> **What is needed**
To answer, print the line containing "Holly Sweet, (744, 881)" and each line after it in the listing below, exactly as they stand.
Segment Start: Material supplied
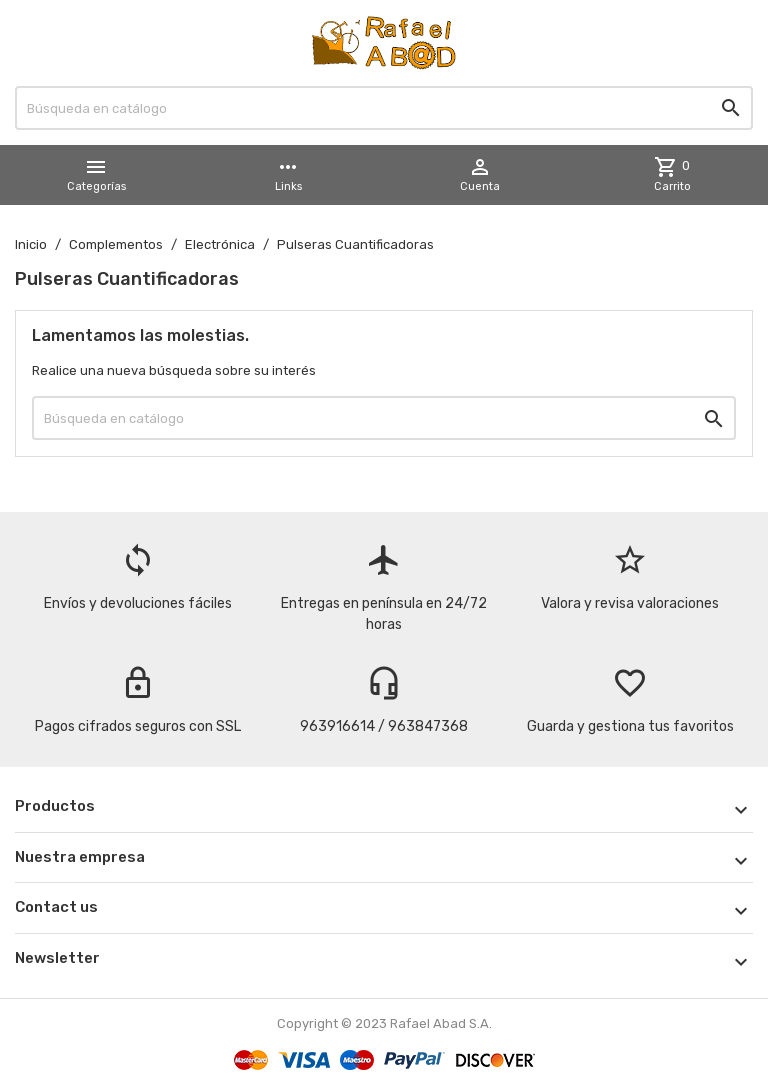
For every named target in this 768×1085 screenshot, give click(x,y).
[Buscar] (384, 108)
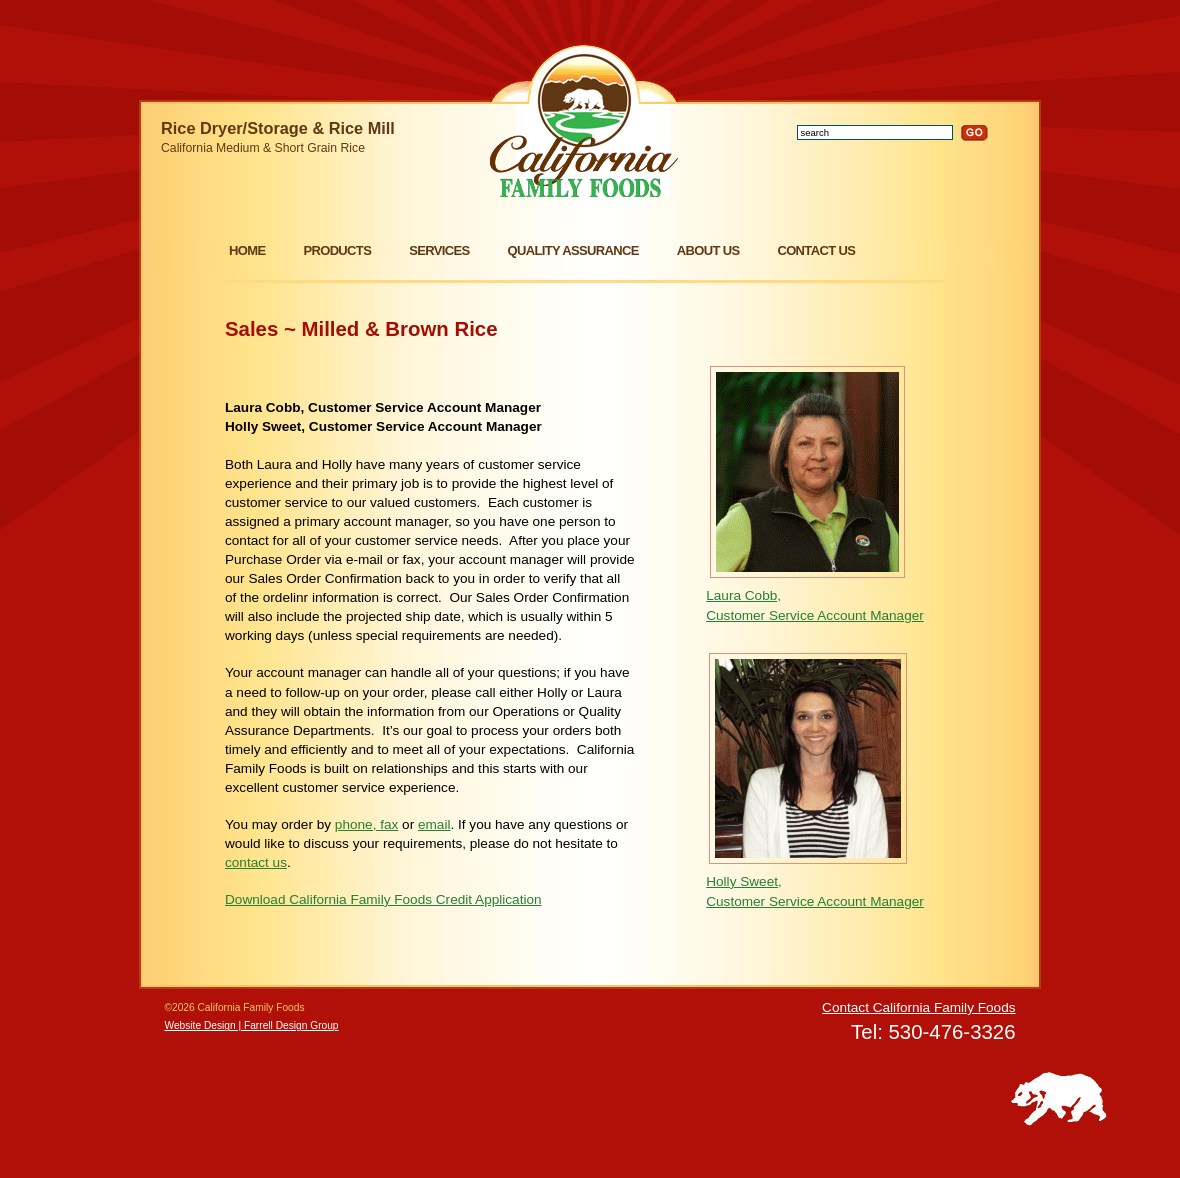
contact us (256, 862)
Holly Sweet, (744, 881)
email (434, 824)
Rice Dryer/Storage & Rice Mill (278, 128)
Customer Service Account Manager (815, 615)
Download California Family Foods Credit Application (383, 899)
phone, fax (367, 824)
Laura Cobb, (743, 595)
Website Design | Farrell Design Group (252, 1025)
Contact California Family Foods (918, 1007)
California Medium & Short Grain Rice (263, 148)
Segment End: Material supplied
> **Exercise answer**
Holly Sweet, (744, 881)
email (434, 824)
Rice Dryer/Storage & Rice Mill (278, 128)
Customer Service Account Manager (815, 615)
Download California Family Foods Credit Application (383, 899)
phone, fax (367, 824)
Laura Cobb, (743, 595)
Website Design | Farrell Design Group (252, 1025)
Contact California Family Foods (918, 1007)
California Medium & Short Grain Rice (263, 148)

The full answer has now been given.